**Saved entries:**
---
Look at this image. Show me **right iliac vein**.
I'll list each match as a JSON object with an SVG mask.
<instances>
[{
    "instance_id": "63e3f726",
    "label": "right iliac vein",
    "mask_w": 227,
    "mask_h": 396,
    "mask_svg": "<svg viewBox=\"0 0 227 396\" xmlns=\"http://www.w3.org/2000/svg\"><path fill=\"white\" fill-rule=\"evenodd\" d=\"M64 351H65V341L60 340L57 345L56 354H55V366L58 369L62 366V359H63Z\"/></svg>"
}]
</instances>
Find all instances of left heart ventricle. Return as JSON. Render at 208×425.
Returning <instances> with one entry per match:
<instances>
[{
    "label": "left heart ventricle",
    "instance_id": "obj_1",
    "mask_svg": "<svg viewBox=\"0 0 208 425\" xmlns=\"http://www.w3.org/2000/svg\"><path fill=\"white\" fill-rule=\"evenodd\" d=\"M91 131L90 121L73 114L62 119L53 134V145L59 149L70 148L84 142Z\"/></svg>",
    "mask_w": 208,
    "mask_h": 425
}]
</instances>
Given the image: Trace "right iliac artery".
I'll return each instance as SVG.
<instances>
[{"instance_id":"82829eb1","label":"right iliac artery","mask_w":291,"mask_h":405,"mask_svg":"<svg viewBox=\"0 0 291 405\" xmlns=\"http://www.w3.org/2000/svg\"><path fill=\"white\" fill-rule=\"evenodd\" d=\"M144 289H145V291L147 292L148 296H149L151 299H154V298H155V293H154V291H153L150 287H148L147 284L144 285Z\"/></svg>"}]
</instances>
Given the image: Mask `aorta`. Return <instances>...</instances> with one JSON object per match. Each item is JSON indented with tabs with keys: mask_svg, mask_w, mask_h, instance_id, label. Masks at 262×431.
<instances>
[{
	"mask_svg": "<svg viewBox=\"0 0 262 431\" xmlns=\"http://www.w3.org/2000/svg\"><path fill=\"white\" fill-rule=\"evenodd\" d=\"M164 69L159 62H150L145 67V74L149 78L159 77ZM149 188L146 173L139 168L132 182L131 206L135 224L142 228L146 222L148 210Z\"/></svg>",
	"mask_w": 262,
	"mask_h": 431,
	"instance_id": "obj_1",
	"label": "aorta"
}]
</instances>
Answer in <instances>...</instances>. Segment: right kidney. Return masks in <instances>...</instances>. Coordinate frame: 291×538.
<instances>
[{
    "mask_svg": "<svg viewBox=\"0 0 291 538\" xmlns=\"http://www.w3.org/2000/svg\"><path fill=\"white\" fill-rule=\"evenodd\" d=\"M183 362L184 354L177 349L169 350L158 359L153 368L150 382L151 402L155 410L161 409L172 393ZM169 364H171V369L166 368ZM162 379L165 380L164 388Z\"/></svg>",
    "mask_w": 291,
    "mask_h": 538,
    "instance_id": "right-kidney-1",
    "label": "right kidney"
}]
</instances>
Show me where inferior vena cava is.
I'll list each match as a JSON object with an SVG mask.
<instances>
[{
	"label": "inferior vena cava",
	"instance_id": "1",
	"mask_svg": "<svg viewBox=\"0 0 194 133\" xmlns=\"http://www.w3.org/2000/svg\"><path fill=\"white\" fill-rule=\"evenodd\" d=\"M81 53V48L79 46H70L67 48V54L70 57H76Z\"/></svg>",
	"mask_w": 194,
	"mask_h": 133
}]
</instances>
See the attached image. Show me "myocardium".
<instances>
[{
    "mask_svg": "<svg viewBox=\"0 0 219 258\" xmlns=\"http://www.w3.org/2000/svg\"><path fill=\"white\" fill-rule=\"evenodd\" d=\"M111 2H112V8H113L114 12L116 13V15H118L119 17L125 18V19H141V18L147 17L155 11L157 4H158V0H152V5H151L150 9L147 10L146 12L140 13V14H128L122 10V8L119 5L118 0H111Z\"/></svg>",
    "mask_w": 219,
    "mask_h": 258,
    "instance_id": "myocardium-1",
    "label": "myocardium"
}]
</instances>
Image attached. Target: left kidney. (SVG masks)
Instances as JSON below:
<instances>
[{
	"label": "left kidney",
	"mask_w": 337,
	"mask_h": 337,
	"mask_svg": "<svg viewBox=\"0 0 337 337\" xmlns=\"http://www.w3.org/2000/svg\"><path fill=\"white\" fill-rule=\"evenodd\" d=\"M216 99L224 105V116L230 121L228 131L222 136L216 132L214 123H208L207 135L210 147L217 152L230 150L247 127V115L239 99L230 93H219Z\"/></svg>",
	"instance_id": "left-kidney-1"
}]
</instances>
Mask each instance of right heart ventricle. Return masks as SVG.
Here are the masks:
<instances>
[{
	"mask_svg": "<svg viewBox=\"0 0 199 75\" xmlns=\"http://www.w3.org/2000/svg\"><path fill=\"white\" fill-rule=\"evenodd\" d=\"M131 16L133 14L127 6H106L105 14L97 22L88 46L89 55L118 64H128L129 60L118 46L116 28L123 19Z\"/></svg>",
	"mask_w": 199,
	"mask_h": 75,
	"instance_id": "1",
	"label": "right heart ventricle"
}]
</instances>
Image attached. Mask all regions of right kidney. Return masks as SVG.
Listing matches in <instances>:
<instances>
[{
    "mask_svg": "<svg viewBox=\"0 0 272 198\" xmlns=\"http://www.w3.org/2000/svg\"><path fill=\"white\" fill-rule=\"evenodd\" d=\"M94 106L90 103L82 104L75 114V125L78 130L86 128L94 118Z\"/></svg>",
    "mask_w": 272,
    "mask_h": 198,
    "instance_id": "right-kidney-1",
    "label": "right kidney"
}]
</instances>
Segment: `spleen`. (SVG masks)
---
**What you need to do:** Please return all of the entries exactly as they were given.

**Result:**
Look at this image. Show me **right iliac vein**.
I'll list each match as a JSON object with an SVG mask.
<instances>
[{
    "instance_id": "63e3f726",
    "label": "right iliac vein",
    "mask_w": 227,
    "mask_h": 396,
    "mask_svg": "<svg viewBox=\"0 0 227 396\" xmlns=\"http://www.w3.org/2000/svg\"><path fill=\"white\" fill-rule=\"evenodd\" d=\"M64 351H65V341L60 340L57 345L56 354H55V366L58 369L62 366V359H63Z\"/></svg>"
}]
</instances>
Find all instances of left heart ventricle. Return as JSON. Render at 208×425.
Returning <instances> with one entry per match:
<instances>
[{
    "label": "left heart ventricle",
    "instance_id": "obj_1",
    "mask_svg": "<svg viewBox=\"0 0 208 425\" xmlns=\"http://www.w3.org/2000/svg\"><path fill=\"white\" fill-rule=\"evenodd\" d=\"M91 131L90 121L73 114L62 119L53 134V145L59 149L70 148L84 142Z\"/></svg>",
    "mask_w": 208,
    "mask_h": 425
}]
</instances>
Given the image: Trace "right iliac artery".
I'll return each instance as SVG.
<instances>
[{"instance_id":"82829eb1","label":"right iliac artery","mask_w":291,"mask_h":405,"mask_svg":"<svg viewBox=\"0 0 291 405\" xmlns=\"http://www.w3.org/2000/svg\"><path fill=\"white\" fill-rule=\"evenodd\" d=\"M144 289H145V291L147 292L148 296H149L151 299H154V298H155V293H154V291H153L150 287H148L147 284L144 285Z\"/></svg>"}]
</instances>
Given the image: Mask `aorta`. Return <instances>...</instances> with one JSON object per match. Each item is JSON indented with tabs with keys: mask_svg, mask_w, mask_h, instance_id, label. Masks at 262×431.
<instances>
[{
	"mask_svg": "<svg viewBox=\"0 0 262 431\" xmlns=\"http://www.w3.org/2000/svg\"><path fill=\"white\" fill-rule=\"evenodd\" d=\"M164 69L159 62H150L145 67V74L149 78L159 77ZM149 188L146 173L139 168L132 182L131 206L135 224L142 228L146 222L148 210Z\"/></svg>",
	"mask_w": 262,
	"mask_h": 431,
	"instance_id": "obj_1",
	"label": "aorta"
}]
</instances>
Answer in <instances>...</instances>. Segment: right kidney. Return masks in <instances>...</instances>. Coordinate frame: 291×538.
<instances>
[{
    "mask_svg": "<svg viewBox=\"0 0 291 538\" xmlns=\"http://www.w3.org/2000/svg\"><path fill=\"white\" fill-rule=\"evenodd\" d=\"M183 362L184 354L177 349L169 350L158 359L153 368L150 382L151 402L155 410L161 409L172 393ZM169 364H171V369L166 368ZM162 379L165 380L164 388Z\"/></svg>",
    "mask_w": 291,
    "mask_h": 538,
    "instance_id": "right-kidney-1",
    "label": "right kidney"
}]
</instances>
Show me where inferior vena cava is.
I'll list each match as a JSON object with an SVG mask.
<instances>
[{
	"label": "inferior vena cava",
	"instance_id": "1",
	"mask_svg": "<svg viewBox=\"0 0 194 133\" xmlns=\"http://www.w3.org/2000/svg\"><path fill=\"white\" fill-rule=\"evenodd\" d=\"M81 53V48L79 46H70L67 48V54L70 57H76Z\"/></svg>",
	"mask_w": 194,
	"mask_h": 133
}]
</instances>
See the attached image. Show me "myocardium".
<instances>
[{
    "mask_svg": "<svg viewBox=\"0 0 219 258\" xmlns=\"http://www.w3.org/2000/svg\"><path fill=\"white\" fill-rule=\"evenodd\" d=\"M111 2H112V8H113L114 12L116 13V15H118L119 17L125 18V19H141V18L147 17L155 11L157 4H158V0H152V5H151L150 9L147 10L146 12L140 13V14H128L122 10V8L119 5L118 0H111Z\"/></svg>",
    "mask_w": 219,
    "mask_h": 258,
    "instance_id": "myocardium-1",
    "label": "myocardium"
}]
</instances>
Image attached. Target: left kidney. (SVG masks)
Instances as JSON below:
<instances>
[{
	"label": "left kidney",
	"mask_w": 337,
	"mask_h": 337,
	"mask_svg": "<svg viewBox=\"0 0 337 337\" xmlns=\"http://www.w3.org/2000/svg\"><path fill=\"white\" fill-rule=\"evenodd\" d=\"M216 99L224 105V116L230 121L228 131L222 136L216 132L214 123H208L207 135L210 147L217 152L230 150L247 127V115L239 99L230 93H219Z\"/></svg>",
	"instance_id": "left-kidney-1"
}]
</instances>
Mask each instance of right heart ventricle. Return masks as SVG.
Here are the masks:
<instances>
[{
	"mask_svg": "<svg viewBox=\"0 0 199 75\" xmlns=\"http://www.w3.org/2000/svg\"><path fill=\"white\" fill-rule=\"evenodd\" d=\"M131 16L133 14L127 6H106L105 14L97 22L88 46L89 55L118 64H128L129 60L118 46L116 28L123 19Z\"/></svg>",
	"mask_w": 199,
	"mask_h": 75,
	"instance_id": "1",
	"label": "right heart ventricle"
}]
</instances>
Image attached. Mask all regions of right kidney. Return masks as SVG.
Listing matches in <instances>:
<instances>
[{
    "mask_svg": "<svg viewBox=\"0 0 272 198\" xmlns=\"http://www.w3.org/2000/svg\"><path fill=\"white\" fill-rule=\"evenodd\" d=\"M94 106L90 103L82 104L75 114V125L78 130L86 128L94 118Z\"/></svg>",
    "mask_w": 272,
    "mask_h": 198,
    "instance_id": "right-kidney-1",
    "label": "right kidney"
}]
</instances>
Segment: `spleen`. (SVG masks)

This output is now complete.